■ Data:
========

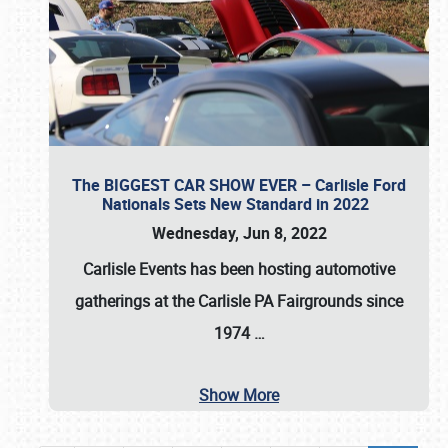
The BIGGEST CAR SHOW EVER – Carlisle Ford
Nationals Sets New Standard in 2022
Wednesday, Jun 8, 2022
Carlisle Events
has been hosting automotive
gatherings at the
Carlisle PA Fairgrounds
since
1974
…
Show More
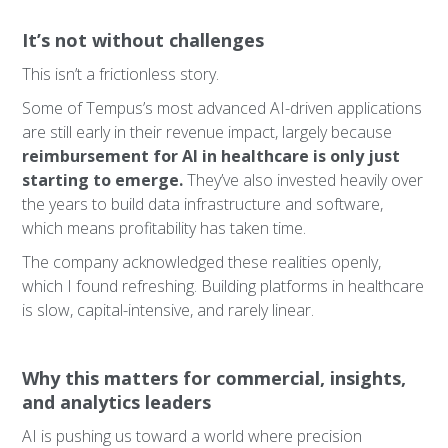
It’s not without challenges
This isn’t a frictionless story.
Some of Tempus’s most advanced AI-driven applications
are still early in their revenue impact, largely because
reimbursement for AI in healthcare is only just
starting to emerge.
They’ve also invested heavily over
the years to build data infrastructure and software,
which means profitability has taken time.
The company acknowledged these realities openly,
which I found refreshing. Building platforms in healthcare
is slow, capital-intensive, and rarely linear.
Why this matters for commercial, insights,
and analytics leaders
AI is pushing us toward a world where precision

========

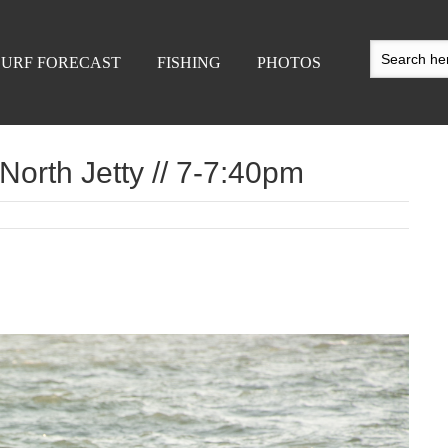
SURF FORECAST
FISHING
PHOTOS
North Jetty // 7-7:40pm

========

■ Work instructions:
Pull out all lines from the entries above that include the word "healthcare".

■ Output below:
reimbursement for AI in healthcare is only just
which I found refreshing. Building platforms in healthcare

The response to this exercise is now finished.